- **Your assignment**
Make an exact copy of all the data, pictures excluded.

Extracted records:

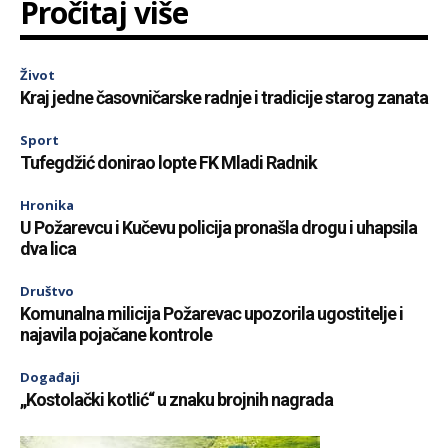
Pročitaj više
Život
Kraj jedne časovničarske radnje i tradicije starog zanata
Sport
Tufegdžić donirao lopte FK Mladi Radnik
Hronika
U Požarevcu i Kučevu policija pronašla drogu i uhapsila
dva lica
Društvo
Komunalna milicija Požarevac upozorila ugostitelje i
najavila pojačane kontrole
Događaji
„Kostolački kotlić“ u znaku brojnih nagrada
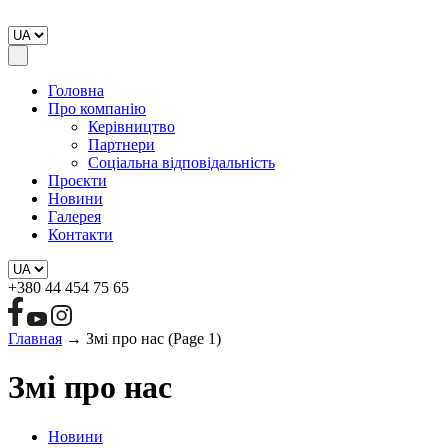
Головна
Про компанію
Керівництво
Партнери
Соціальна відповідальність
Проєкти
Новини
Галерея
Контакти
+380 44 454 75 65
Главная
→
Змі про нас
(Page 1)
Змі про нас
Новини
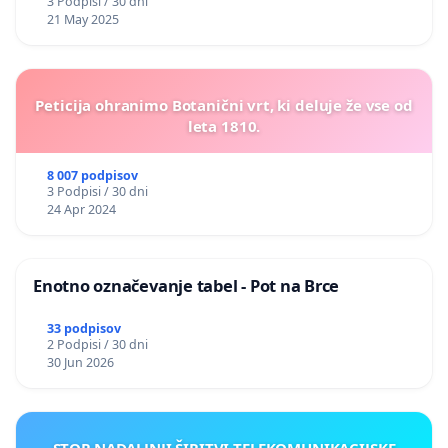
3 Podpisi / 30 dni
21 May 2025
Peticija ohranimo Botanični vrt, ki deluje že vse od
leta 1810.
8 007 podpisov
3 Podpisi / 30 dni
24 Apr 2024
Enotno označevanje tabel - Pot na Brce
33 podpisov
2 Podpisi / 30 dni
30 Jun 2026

- **Answer space**
Pročitaj više
Život
Kraj jedne časovničarske radnje i tradicije starog zanata
Sport
Tufegdžić donirao lopte FK Mladi Radnik
Hronika
U Požarevcu i Kučevu policija pronašla drogu i uhapsila
dva lica
Društvo
Komunalna milicija Požarevac upozorila ugostitelje i
najavila pojačane kontrole
Događaji
„Kostolački kotlić“ u znaku brojnih nagrada
Головна
Про компанію
Керівництво
Партнери
Соціальна відповідальність
Проєкти
Новини
Галерея
Контакти
+380 44 454 75 65
Главная
→
Змі про нас
(Page 1)
Змі про нас
Новини
3 Podpisi / 30 dni
21 May 2025
Peticija ohranimo Botanični vrt, ki deluje že vse od
leta 1810.
8 007 podpisov
3 Podpisi / 30 dni
24 Apr 2024
Enotno označevanje tabel - Pot na Brce
33 podpisov
2 Podpisi / 30 dni
30 Jun 2026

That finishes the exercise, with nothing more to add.